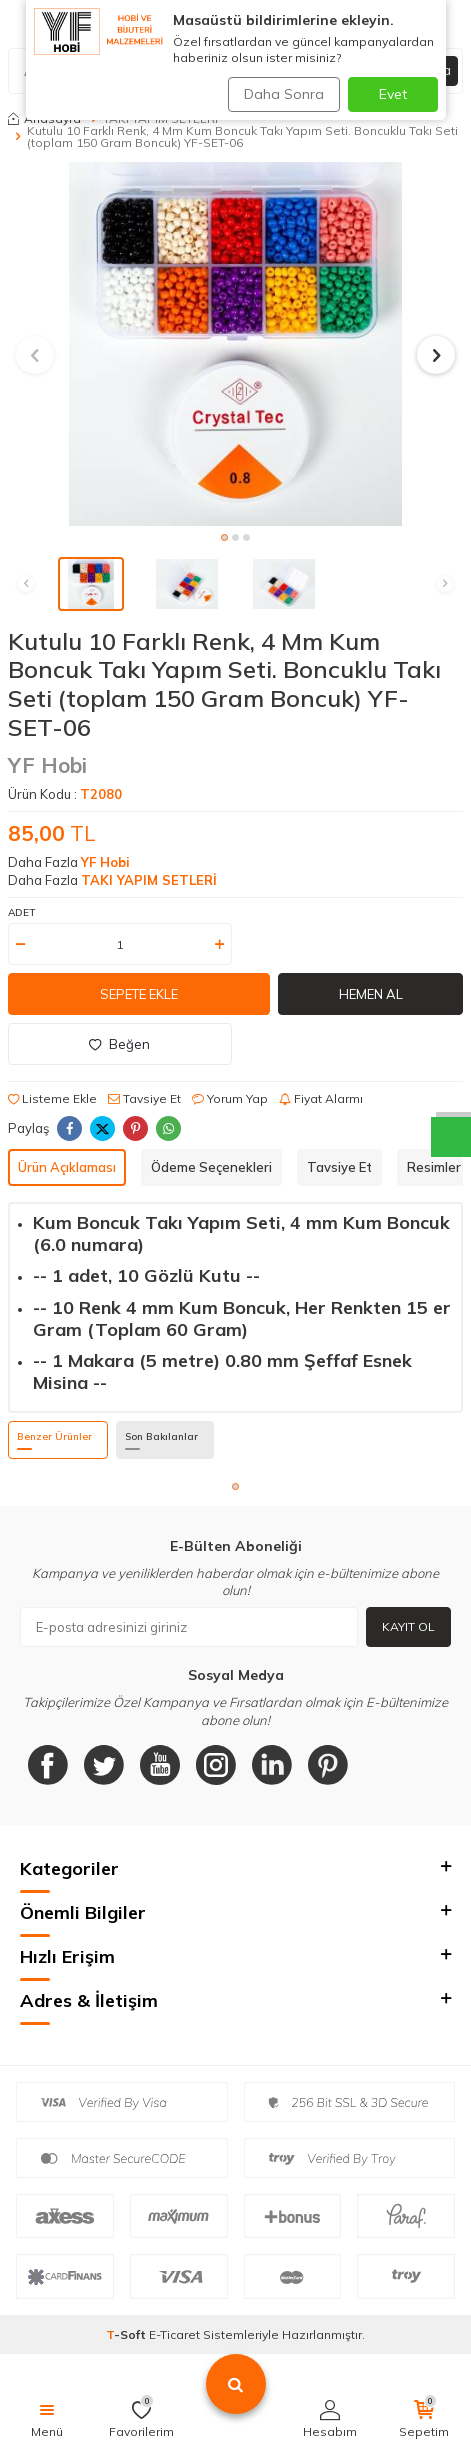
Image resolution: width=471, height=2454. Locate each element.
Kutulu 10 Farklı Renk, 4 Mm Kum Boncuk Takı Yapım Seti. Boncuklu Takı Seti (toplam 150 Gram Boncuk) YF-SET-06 (242, 137)
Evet (393, 94)
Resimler (434, 1167)
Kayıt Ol (408, 1626)
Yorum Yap (230, 1098)
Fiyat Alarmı (321, 1098)
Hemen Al (371, 994)
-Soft (127, 2334)
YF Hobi (47, 765)
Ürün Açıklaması (67, 1167)
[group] (235, 344)
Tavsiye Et (144, 1098)
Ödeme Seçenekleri (211, 1167)
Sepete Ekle (139, 994)
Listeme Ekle (52, 1098)
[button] (224, 537)
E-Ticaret (174, 2334)
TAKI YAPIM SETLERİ (149, 880)
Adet (21, 912)
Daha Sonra (284, 94)
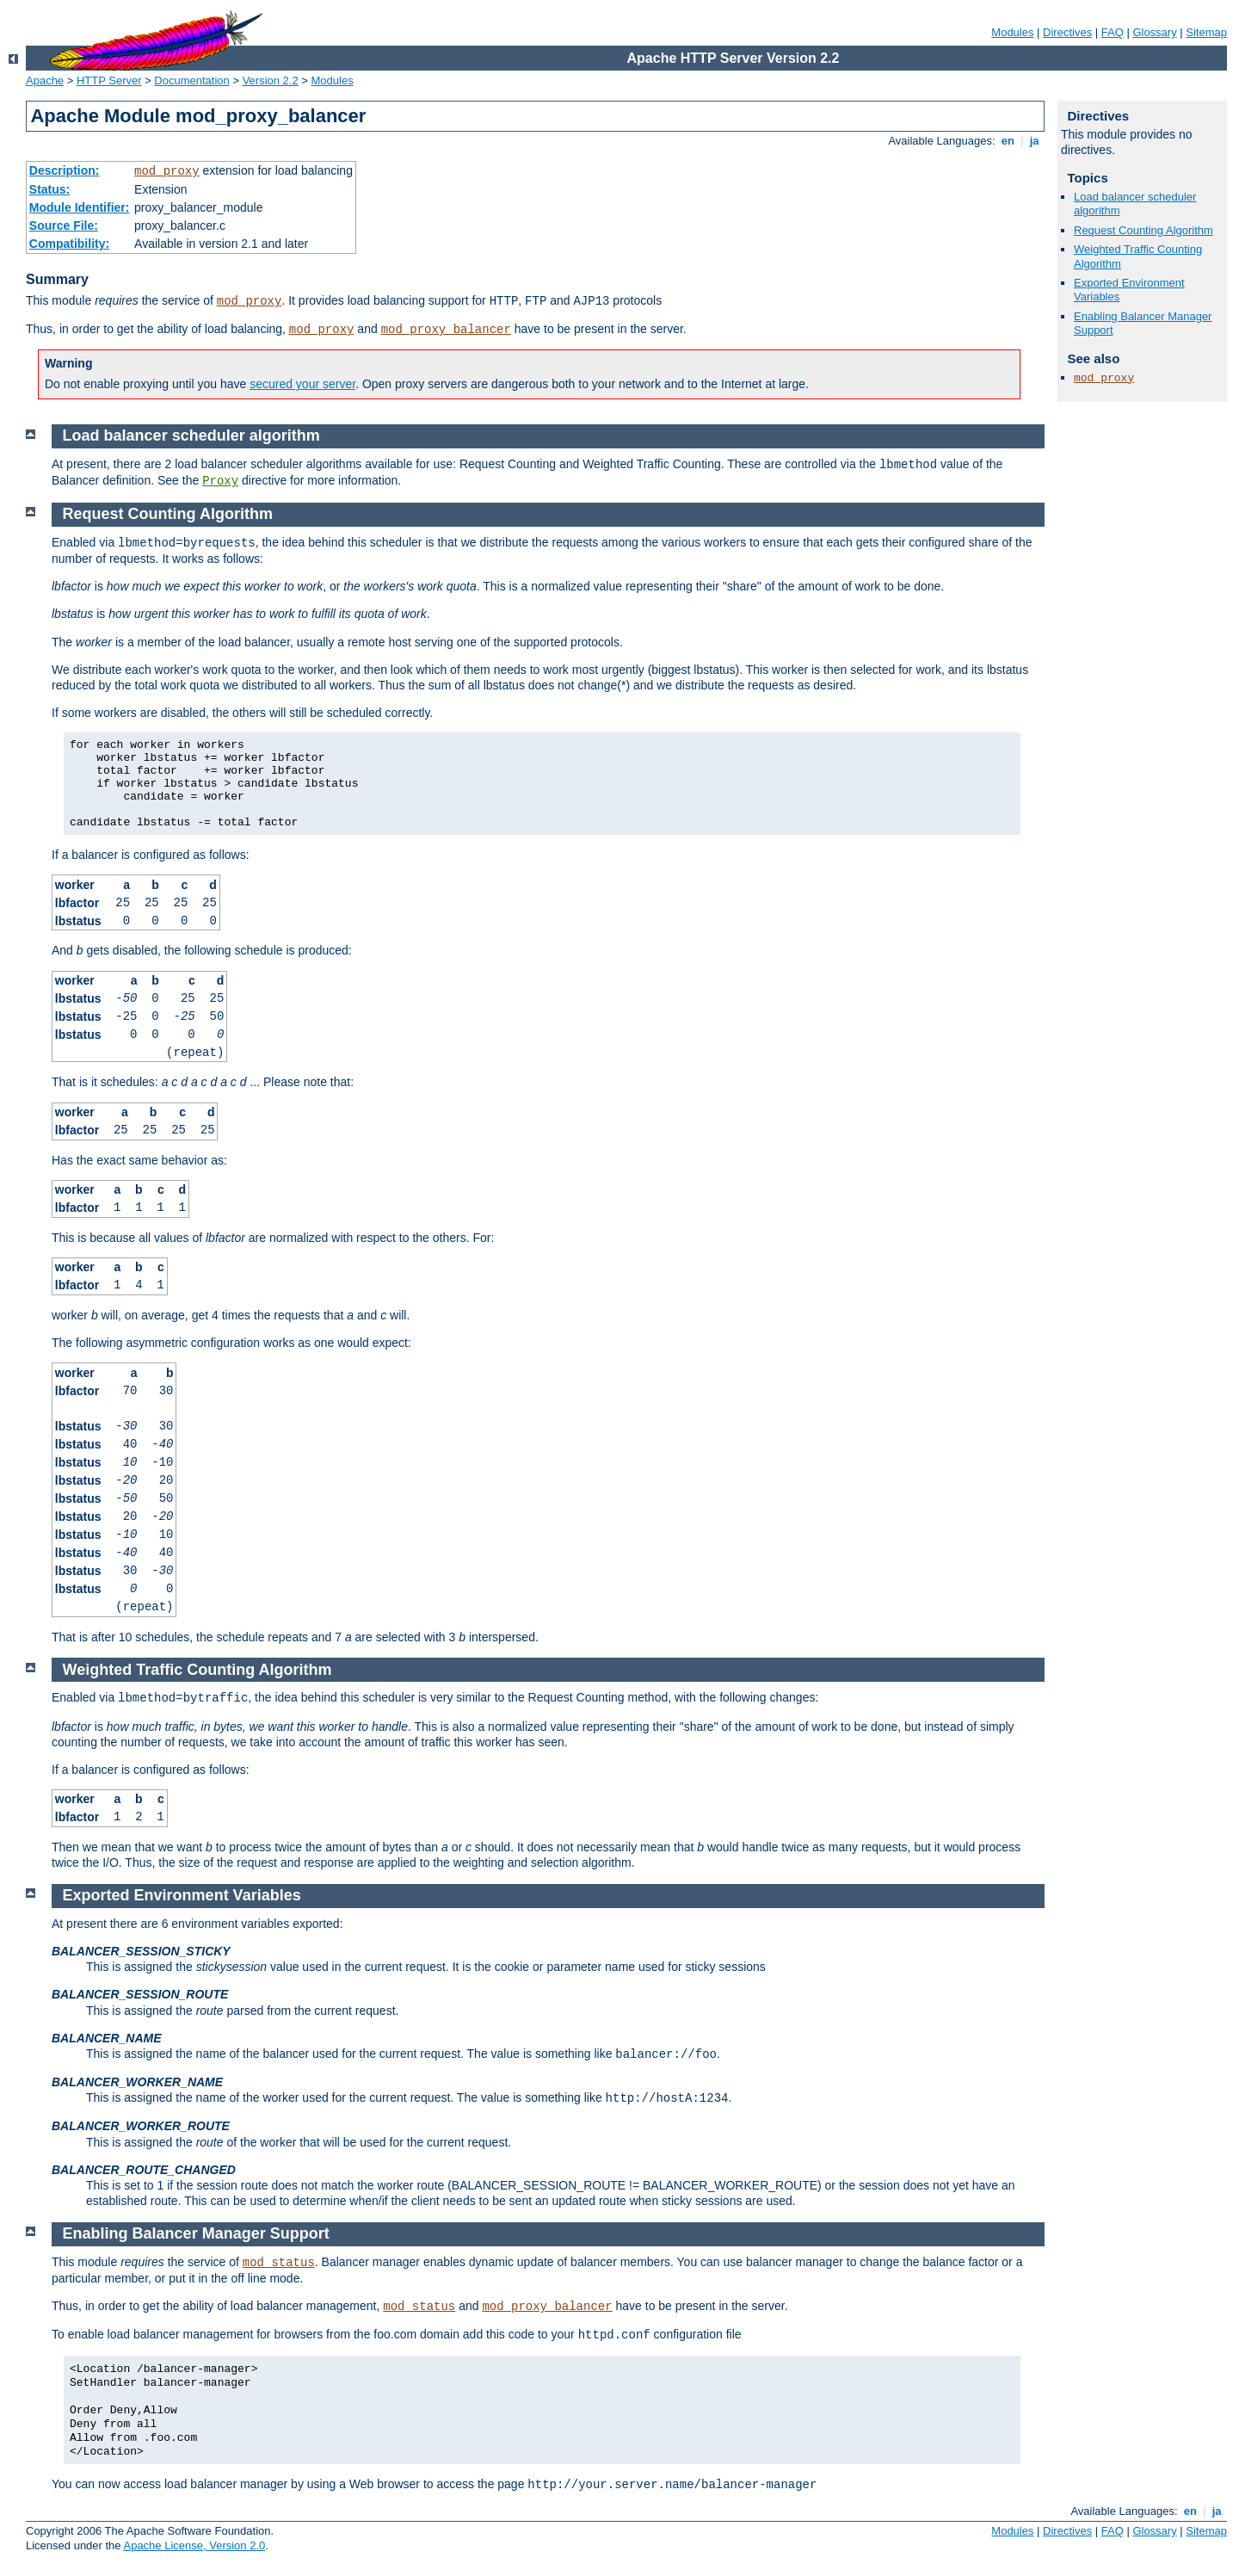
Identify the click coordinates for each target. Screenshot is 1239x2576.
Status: (49, 189)
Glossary (1154, 32)
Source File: (63, 225)
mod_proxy (167, 171)
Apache (45, 80)
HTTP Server (109, 80)
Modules (1012, 32)
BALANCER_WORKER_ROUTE (141, 2126)
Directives (1067, 32)
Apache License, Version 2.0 (194, 2545)
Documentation (191, 80)
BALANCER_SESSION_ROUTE (140, 1994)
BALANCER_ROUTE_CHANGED (144, 2170)
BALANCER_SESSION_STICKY (141, 1951)
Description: (64, 170)
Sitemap (1206, 32)
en (1007, 140)
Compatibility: (69, 243)
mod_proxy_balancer (446, 330)
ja (1034, 140)
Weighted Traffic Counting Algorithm (197, 1669)
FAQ (1112, 32)
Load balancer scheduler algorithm (191, 435)
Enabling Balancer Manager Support (196, 2233)
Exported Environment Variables (182, 1895)
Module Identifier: (79, 207)
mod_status (279, 2263)
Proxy (220, 481)
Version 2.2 (271, 80)
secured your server (302, 384)
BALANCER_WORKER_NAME (137, 2082)
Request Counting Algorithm (1143, 230)
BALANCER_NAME (107, 2038)
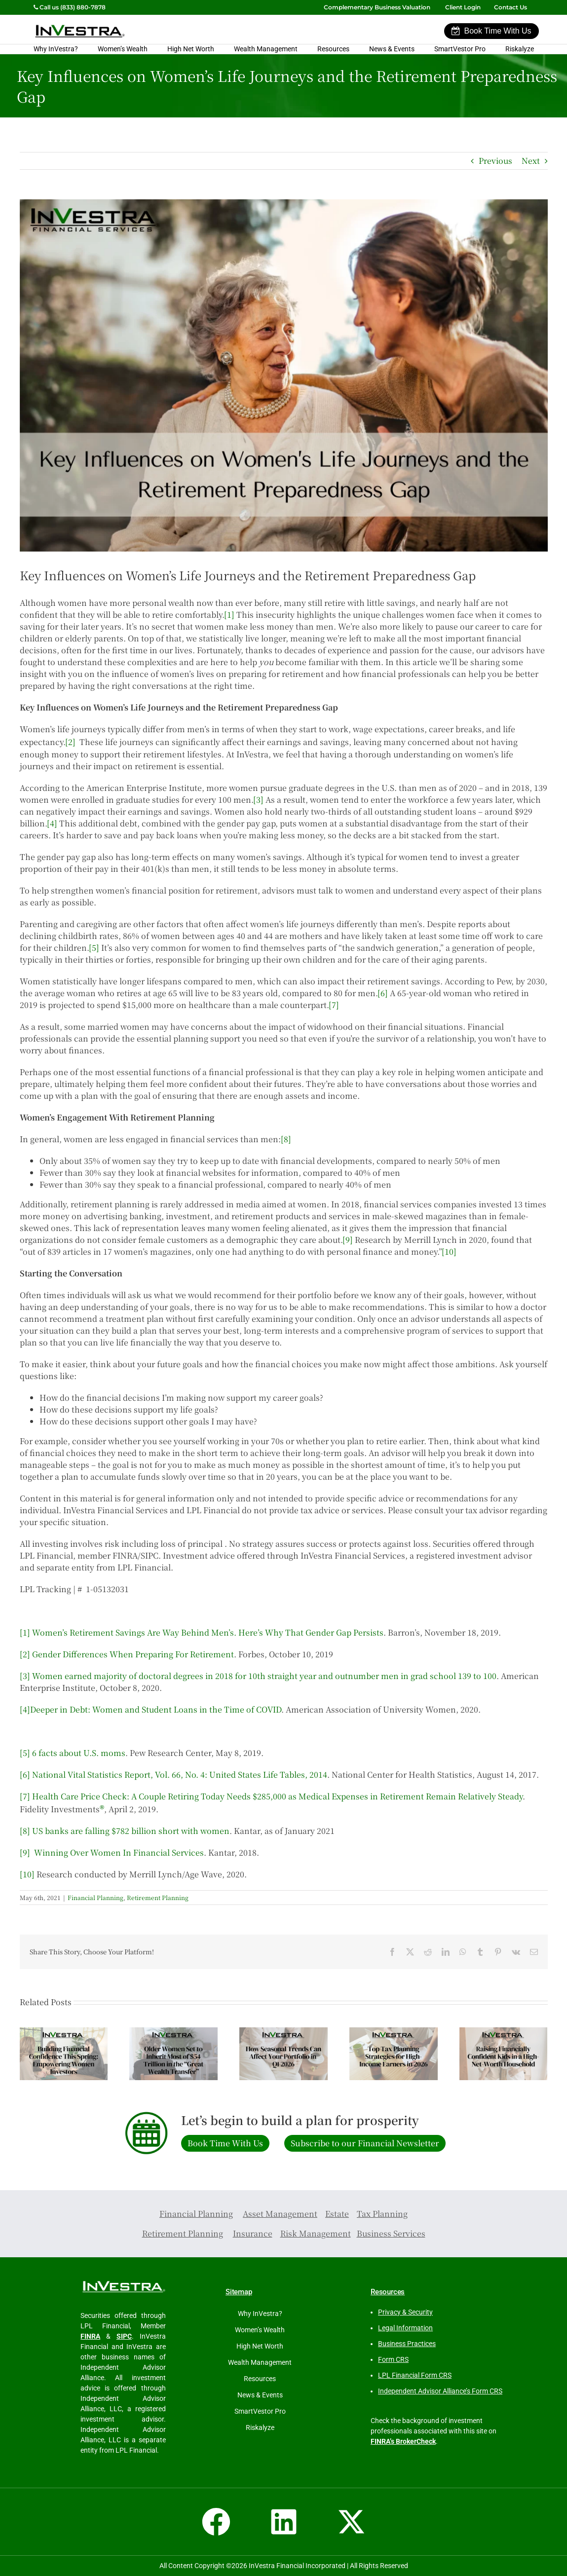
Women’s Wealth (123, 49)
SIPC (124, 2336)
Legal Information (405, 2328)
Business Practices (407, 2344)
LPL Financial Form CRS (415, 2375)
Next (531, 160)
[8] (286, 1139)
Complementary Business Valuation (377, 7)
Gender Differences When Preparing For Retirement (133, 1654)
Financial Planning (95, 1897)
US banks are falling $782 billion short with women (130, 1830)
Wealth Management (266, 49)
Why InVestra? (56, 49)
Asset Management (280, 2213)
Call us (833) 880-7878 (70, 7)
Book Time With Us (491, 31)
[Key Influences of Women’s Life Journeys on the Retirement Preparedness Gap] (284, 375)
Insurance (252, 2233)
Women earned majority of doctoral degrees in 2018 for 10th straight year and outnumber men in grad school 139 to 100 (264, 1675)
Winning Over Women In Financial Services (119, 1852)
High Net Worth (190, 49)
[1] (229, 614)
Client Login (463, 7)
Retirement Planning (158, 1897)
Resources (333, 49)
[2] (70, 741)
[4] (52, 823)
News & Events (392, 49)
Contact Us (511, 7)
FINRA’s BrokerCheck (403, 2441)
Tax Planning (382, 2213)
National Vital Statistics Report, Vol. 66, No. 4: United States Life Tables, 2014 (179, 1774)
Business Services (391, 2233)
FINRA (90, 2336)
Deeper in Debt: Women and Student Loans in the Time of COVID (155, 1709)
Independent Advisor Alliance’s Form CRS (440, 2391)
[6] (383, 993)
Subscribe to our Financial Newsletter (365, 2143)
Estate (337, 2213)
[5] (94, 947)
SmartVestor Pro (460, 49)
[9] (347, 1239)
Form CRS (393, 2359)
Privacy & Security (405, 2312)
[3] (258, 799)
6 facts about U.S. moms (78, 1752)
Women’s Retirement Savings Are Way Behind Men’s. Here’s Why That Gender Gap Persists (207, 1632)
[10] (449, 1251)
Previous (495, 160)
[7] (334, 1004)
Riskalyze (519, 49)
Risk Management (315, 2233)
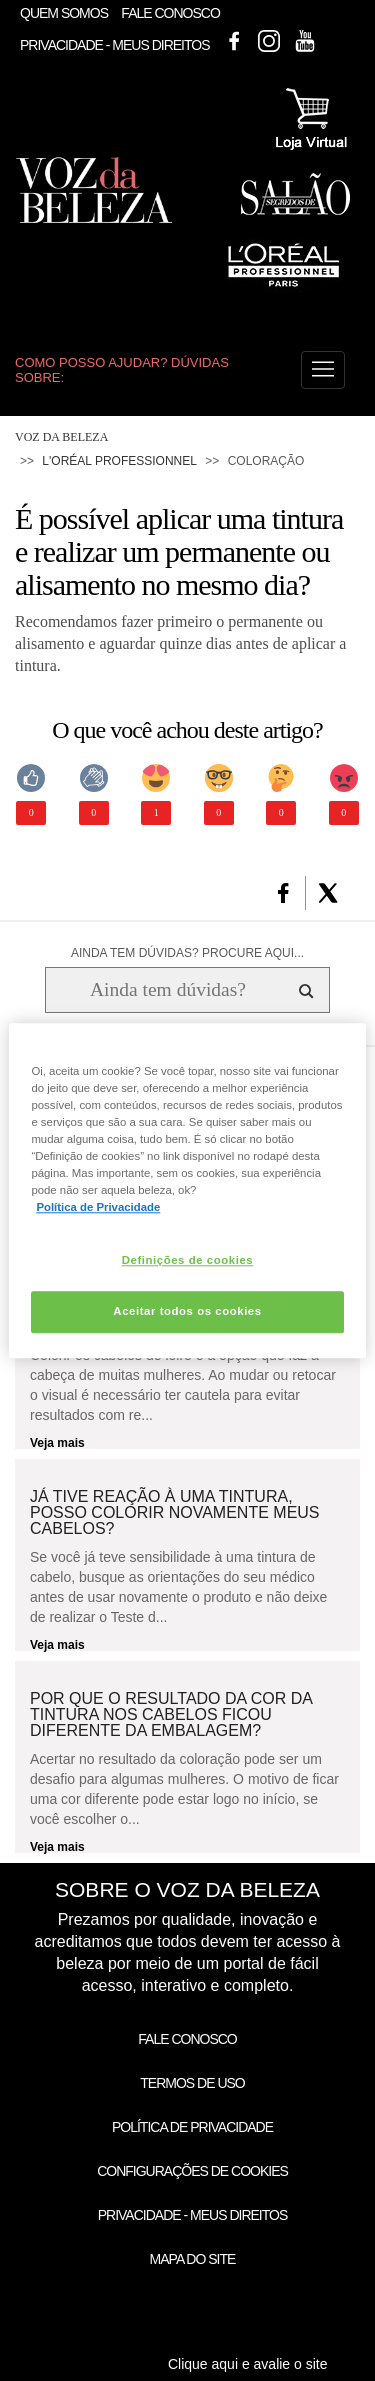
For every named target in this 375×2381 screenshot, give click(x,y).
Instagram (269, 41)
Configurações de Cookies (192, 2171)
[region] (187, 1190)
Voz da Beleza (61, 437)
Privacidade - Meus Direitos (115, 46)
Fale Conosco (170, 13)
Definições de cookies (187, 1260)
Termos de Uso (192, 2083)
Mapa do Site (193, 2259)
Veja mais (57, 1443)
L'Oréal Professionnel (119, 461)
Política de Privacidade (192, 2127)
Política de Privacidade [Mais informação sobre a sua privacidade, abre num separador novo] (98, 1207)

::::::::

Required work: Reproduce the data above exactly, but only from the line containing "BALANCER_WORKER_NAME (137, 2082)" through the line containing "[8] (286, 1139)"; skip the pictures.

Answer to this problem:
BALANCER_WORKER_NAME (137, 2082)
Request Counting Algorithm (1143, 230)
BALANCER_NAME (107, 2038)
Women’s Wealth (123, 49)
SIPC (124, 2336)
Legal Information (405, 2328)
Business Practices (407, 2344)
LPL Financial Form CRS (415, 2375)
Next (531, 160)
[8] (286, 1139)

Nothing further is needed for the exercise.